■ Task to complete:
One number is the whole answer: how many lines of the records include "Švitoření".
◆ ◆ ◆ ◆ ◆
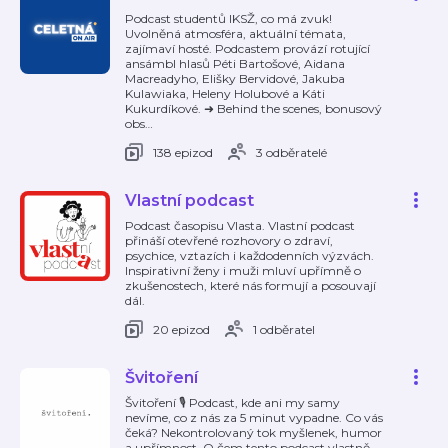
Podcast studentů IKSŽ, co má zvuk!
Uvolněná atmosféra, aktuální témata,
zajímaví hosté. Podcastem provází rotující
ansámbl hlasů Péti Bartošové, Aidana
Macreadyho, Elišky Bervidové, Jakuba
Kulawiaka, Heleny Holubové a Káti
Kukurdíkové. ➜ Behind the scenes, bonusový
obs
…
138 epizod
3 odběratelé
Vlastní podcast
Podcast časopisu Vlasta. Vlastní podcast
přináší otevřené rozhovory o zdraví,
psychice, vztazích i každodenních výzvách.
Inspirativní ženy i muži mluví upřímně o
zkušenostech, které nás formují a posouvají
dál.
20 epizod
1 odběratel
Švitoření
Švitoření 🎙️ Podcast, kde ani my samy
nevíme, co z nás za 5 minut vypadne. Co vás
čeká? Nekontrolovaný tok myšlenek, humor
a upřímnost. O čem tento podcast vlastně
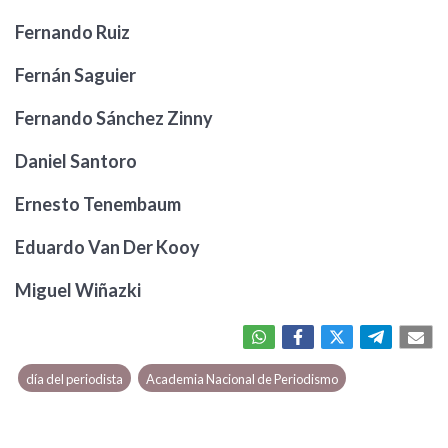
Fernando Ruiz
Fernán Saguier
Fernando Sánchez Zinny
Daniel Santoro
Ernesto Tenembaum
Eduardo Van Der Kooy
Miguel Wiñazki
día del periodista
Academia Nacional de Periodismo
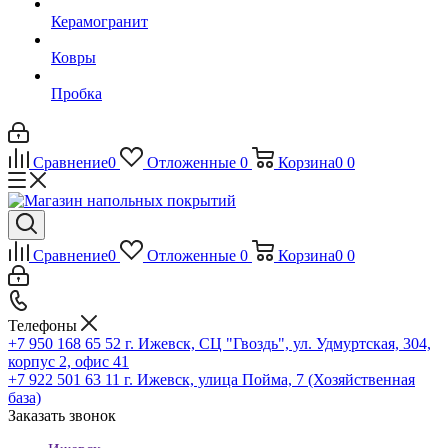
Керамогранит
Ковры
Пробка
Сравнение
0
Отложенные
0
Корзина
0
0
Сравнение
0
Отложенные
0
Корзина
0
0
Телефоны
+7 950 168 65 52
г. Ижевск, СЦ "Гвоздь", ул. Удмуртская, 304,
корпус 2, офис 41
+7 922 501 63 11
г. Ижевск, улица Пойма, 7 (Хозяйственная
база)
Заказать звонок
◆ ◆ ◆ ◆ ◆
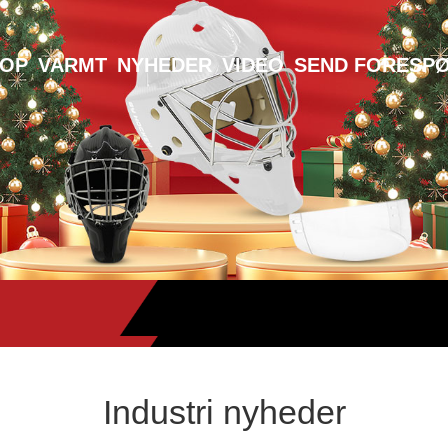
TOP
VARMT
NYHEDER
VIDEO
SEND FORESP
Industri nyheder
◆ ◆ ◆ ◆ ◆
■ Task solution:
2